# Exercise description
When you have gone through the records, report how many lines include "carrello", giving the number and nothing more.

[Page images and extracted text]
..............................
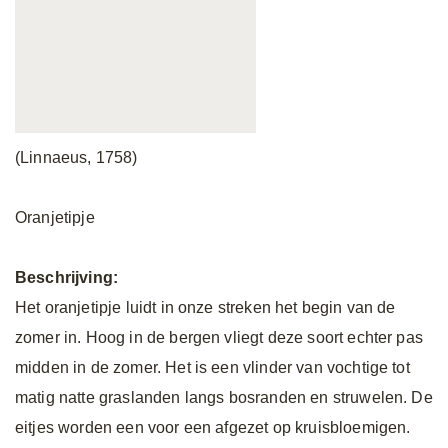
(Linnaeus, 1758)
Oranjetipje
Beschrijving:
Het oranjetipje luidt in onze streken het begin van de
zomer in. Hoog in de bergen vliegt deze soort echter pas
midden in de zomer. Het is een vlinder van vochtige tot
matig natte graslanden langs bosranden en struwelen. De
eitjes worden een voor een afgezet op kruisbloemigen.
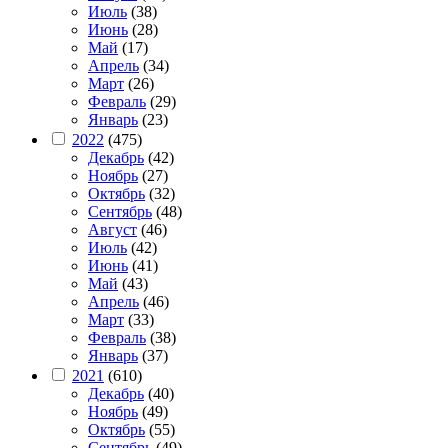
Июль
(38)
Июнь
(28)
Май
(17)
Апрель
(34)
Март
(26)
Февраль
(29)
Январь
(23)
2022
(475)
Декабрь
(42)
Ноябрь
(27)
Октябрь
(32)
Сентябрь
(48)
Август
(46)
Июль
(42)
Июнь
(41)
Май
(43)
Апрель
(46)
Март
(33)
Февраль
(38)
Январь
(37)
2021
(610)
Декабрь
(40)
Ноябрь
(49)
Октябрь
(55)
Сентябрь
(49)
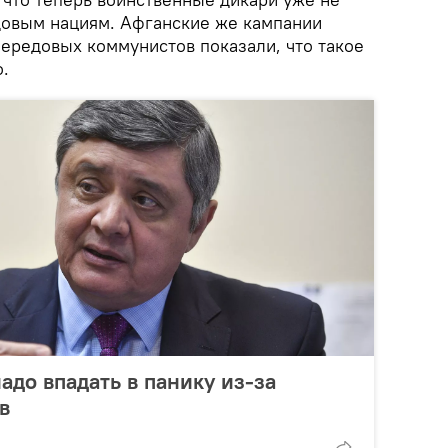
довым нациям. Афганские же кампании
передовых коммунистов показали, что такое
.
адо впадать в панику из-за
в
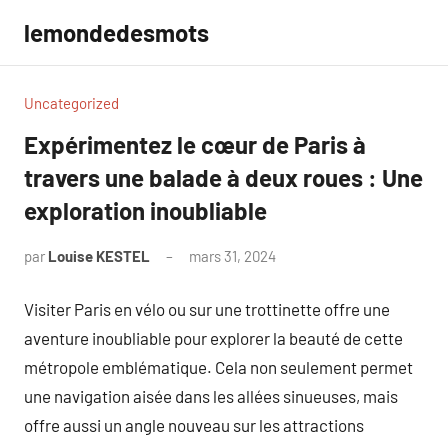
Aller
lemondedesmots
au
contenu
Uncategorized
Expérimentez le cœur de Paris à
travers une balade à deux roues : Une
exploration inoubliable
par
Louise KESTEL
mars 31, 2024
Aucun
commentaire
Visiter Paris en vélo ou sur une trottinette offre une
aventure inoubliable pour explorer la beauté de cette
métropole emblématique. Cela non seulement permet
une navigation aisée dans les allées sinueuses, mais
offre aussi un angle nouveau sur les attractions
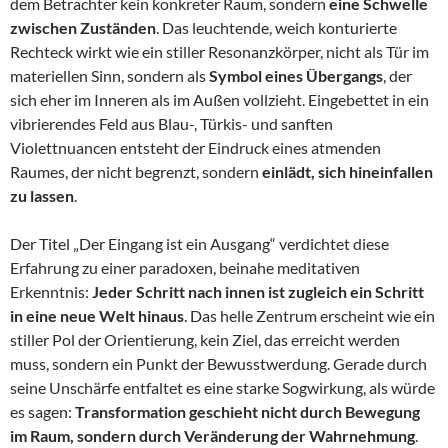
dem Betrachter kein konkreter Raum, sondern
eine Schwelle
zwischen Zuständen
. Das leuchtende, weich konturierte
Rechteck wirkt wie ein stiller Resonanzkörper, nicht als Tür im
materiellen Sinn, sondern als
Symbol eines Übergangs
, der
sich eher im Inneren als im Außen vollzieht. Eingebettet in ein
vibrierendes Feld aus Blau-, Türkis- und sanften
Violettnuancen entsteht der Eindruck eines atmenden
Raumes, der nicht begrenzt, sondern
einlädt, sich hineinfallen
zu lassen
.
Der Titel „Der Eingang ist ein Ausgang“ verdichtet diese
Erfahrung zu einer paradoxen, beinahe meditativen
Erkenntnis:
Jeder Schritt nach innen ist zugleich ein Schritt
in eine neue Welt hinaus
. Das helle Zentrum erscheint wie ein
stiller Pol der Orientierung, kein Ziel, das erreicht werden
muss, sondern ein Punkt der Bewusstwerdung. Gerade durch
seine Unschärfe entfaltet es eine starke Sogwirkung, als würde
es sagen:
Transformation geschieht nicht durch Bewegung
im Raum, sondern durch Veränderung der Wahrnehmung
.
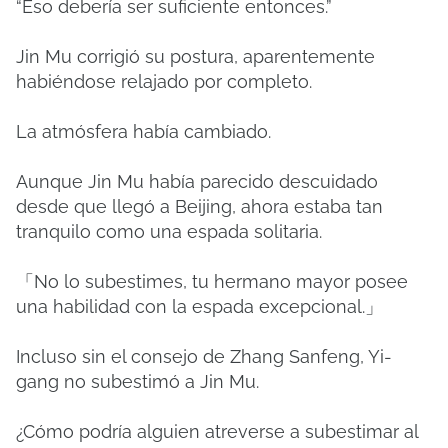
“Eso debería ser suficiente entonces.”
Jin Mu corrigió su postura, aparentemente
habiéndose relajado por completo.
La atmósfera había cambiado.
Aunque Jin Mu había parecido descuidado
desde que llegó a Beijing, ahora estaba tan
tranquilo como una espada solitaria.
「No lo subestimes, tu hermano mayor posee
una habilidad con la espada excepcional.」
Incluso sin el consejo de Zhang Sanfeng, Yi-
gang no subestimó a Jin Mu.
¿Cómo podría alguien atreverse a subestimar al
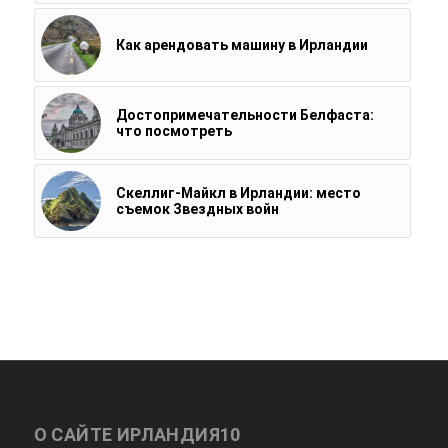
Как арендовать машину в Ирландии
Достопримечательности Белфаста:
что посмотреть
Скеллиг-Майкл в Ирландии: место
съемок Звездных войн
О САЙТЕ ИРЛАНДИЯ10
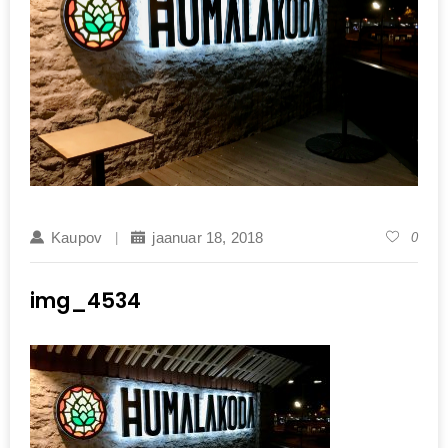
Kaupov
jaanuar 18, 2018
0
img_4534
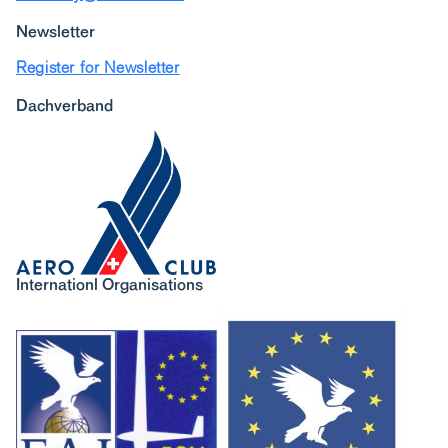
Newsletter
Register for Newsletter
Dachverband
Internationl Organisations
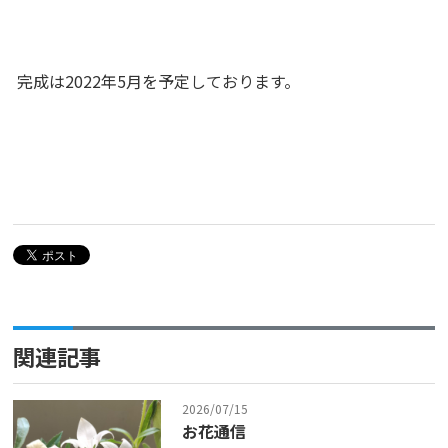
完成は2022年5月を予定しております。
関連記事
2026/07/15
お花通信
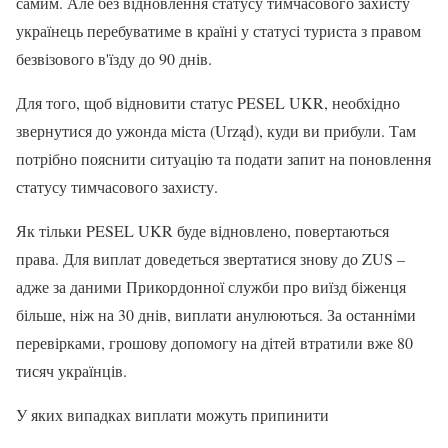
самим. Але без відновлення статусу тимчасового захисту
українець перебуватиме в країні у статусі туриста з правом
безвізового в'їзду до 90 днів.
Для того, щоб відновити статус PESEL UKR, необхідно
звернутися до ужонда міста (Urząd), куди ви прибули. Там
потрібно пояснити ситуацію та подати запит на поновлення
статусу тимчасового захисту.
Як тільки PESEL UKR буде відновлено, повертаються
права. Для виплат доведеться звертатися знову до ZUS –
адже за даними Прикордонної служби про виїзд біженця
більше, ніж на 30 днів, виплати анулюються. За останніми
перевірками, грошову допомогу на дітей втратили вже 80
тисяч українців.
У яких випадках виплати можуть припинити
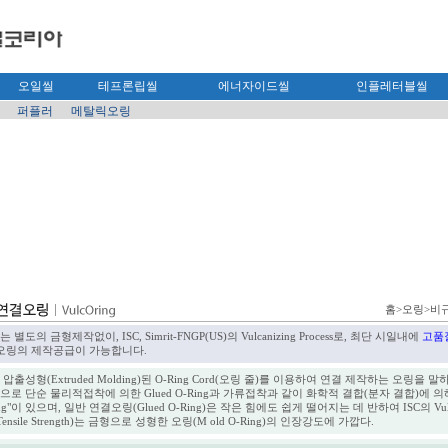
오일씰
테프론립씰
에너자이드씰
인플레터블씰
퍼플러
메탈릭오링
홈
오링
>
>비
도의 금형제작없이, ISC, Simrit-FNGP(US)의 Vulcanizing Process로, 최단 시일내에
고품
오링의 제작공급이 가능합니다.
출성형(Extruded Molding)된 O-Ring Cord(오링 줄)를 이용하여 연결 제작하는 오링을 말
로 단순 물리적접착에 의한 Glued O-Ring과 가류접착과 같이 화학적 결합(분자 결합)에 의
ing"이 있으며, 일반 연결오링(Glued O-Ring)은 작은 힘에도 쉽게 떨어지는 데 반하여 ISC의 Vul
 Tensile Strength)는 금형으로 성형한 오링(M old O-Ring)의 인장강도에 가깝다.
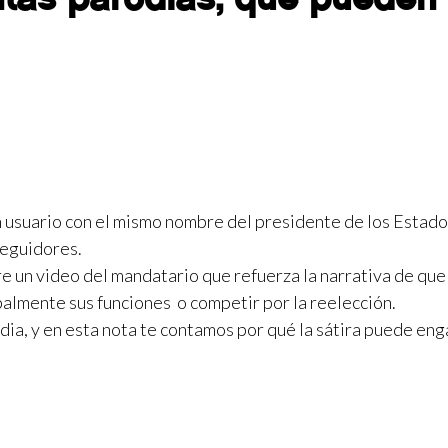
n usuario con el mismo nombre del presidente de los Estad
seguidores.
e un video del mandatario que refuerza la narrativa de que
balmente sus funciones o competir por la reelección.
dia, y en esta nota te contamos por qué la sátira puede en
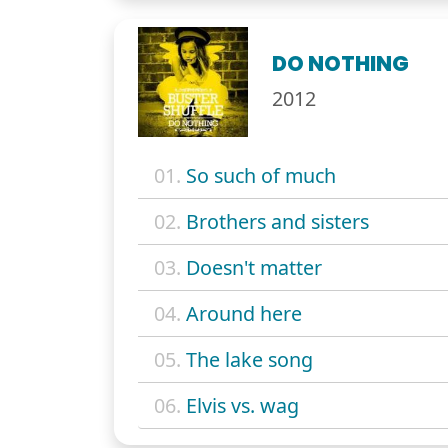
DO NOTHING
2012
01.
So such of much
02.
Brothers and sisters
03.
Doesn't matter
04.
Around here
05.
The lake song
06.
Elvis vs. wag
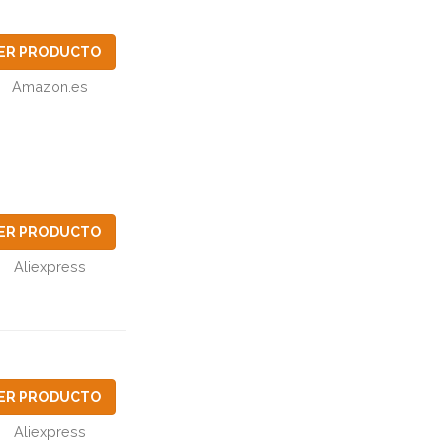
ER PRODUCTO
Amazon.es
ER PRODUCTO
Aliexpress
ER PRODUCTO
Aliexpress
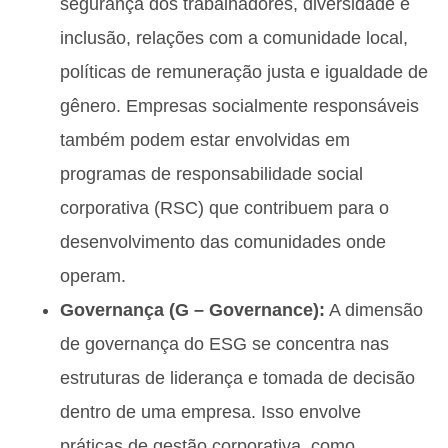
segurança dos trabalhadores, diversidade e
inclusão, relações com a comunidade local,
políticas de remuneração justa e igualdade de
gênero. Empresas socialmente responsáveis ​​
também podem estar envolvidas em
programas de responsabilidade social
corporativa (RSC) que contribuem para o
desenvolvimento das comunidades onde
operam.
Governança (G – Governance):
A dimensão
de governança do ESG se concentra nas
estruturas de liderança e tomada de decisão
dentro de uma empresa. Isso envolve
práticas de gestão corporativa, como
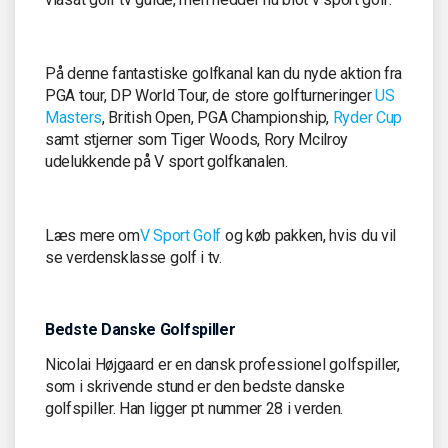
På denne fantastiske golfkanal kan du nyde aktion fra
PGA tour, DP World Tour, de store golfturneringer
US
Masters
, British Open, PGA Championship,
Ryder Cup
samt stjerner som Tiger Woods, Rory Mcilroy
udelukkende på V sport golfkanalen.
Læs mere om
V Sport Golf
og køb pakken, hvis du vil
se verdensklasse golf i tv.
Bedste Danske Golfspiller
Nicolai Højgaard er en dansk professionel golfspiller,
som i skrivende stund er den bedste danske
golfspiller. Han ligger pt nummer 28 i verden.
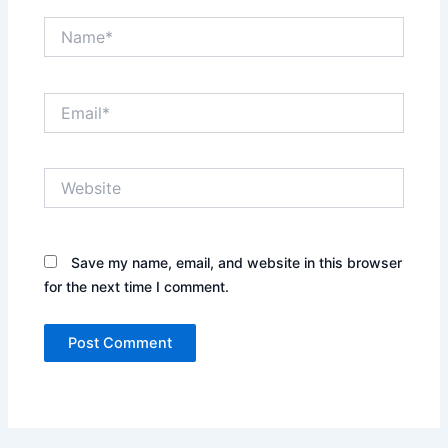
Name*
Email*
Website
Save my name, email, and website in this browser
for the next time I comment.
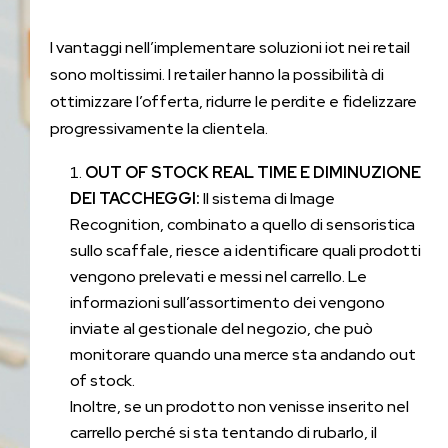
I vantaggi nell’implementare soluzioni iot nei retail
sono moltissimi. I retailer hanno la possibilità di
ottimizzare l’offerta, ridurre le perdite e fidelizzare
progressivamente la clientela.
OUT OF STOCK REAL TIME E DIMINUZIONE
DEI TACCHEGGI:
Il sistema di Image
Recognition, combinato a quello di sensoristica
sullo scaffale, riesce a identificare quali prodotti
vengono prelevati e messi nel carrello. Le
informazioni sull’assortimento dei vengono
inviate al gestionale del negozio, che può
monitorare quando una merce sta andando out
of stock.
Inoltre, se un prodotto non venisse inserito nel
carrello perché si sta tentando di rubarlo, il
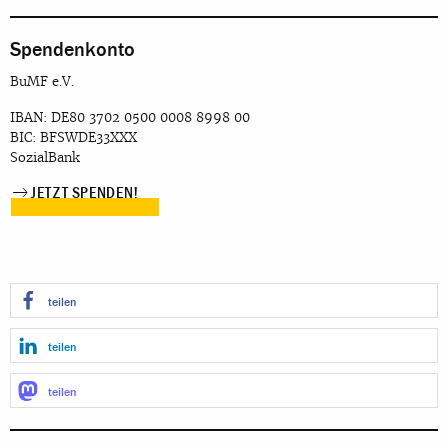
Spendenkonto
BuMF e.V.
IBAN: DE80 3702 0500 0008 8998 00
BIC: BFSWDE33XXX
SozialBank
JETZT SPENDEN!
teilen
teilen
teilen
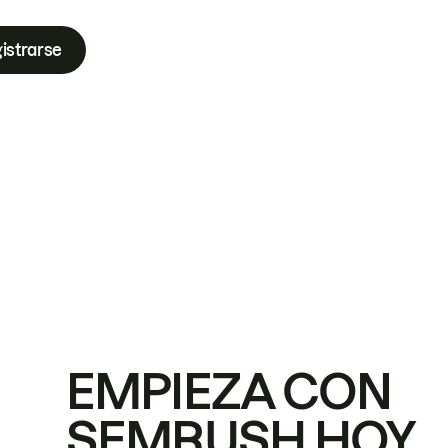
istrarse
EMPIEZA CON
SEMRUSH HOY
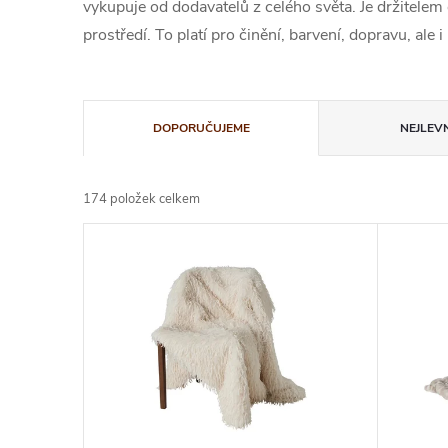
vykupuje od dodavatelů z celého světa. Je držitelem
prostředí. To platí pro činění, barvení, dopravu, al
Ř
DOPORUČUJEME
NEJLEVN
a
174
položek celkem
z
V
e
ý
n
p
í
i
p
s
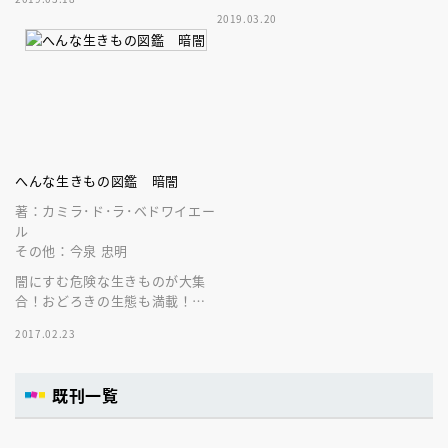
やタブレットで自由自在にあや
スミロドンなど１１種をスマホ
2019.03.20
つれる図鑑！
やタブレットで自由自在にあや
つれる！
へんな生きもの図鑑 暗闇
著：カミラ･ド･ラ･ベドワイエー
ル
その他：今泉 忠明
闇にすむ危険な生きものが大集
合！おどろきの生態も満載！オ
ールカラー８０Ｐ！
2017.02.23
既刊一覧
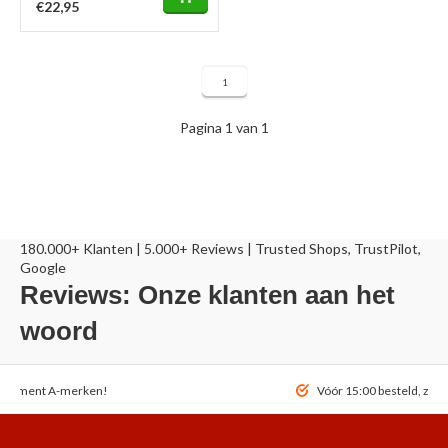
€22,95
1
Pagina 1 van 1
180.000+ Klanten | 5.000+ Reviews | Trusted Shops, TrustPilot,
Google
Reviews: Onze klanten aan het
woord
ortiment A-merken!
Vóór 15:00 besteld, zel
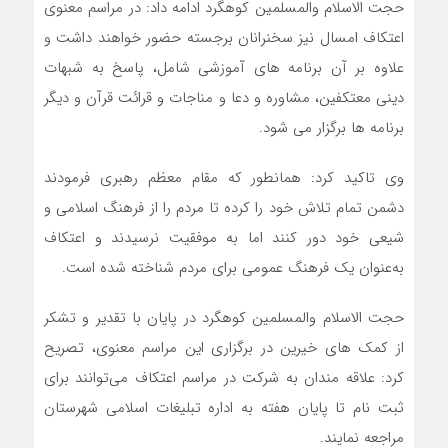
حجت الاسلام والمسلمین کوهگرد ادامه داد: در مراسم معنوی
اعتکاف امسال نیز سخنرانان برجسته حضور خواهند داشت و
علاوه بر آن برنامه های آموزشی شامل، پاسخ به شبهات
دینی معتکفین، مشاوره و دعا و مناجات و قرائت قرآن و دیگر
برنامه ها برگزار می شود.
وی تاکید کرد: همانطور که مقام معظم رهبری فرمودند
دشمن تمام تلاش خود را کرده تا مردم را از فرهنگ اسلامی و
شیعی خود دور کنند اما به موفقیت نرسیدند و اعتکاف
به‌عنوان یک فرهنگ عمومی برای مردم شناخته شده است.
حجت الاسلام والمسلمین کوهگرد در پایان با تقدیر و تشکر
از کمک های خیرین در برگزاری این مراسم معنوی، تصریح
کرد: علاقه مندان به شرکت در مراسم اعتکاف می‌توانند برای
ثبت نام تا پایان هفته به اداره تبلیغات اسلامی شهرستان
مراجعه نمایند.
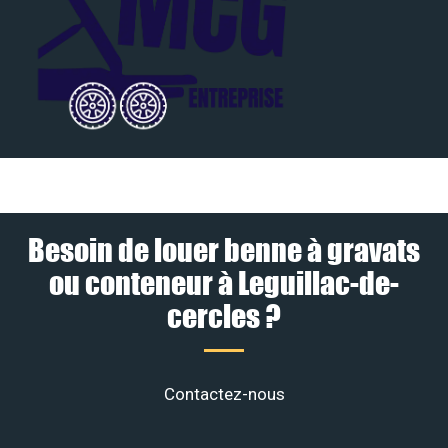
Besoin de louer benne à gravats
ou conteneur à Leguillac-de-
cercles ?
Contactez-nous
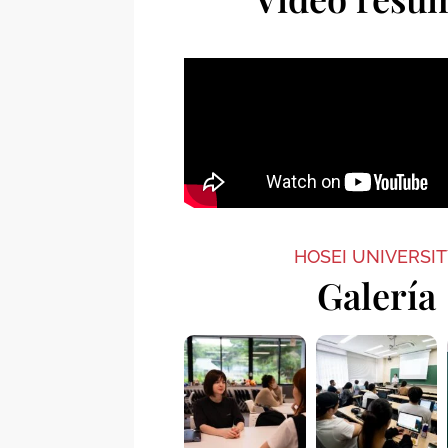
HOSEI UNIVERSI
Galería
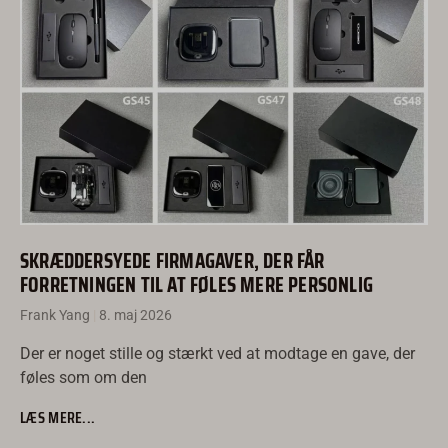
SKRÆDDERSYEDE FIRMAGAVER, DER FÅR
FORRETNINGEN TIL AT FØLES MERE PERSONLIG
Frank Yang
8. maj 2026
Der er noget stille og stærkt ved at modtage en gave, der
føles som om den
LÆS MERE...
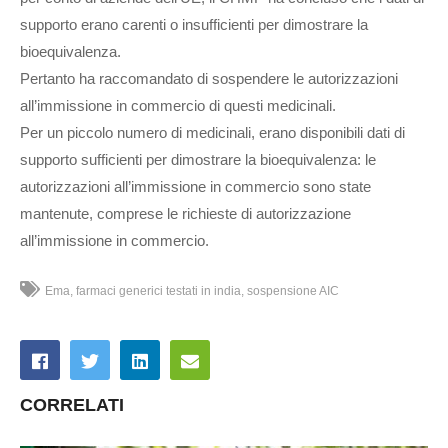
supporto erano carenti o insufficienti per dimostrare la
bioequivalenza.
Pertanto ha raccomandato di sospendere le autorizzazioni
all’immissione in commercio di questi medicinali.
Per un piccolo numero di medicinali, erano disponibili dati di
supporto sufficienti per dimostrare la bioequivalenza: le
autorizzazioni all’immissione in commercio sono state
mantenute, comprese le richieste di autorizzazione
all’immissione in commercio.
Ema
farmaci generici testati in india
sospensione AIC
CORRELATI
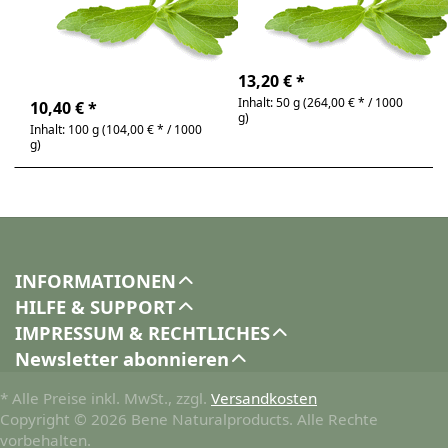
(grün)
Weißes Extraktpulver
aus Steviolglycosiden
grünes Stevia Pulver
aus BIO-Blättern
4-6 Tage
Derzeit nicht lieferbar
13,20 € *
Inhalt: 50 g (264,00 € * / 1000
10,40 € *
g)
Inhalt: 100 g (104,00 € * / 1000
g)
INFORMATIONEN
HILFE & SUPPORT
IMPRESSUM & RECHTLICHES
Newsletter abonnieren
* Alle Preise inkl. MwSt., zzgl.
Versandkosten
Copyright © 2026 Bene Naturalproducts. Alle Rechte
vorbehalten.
..............................
# Final answer
2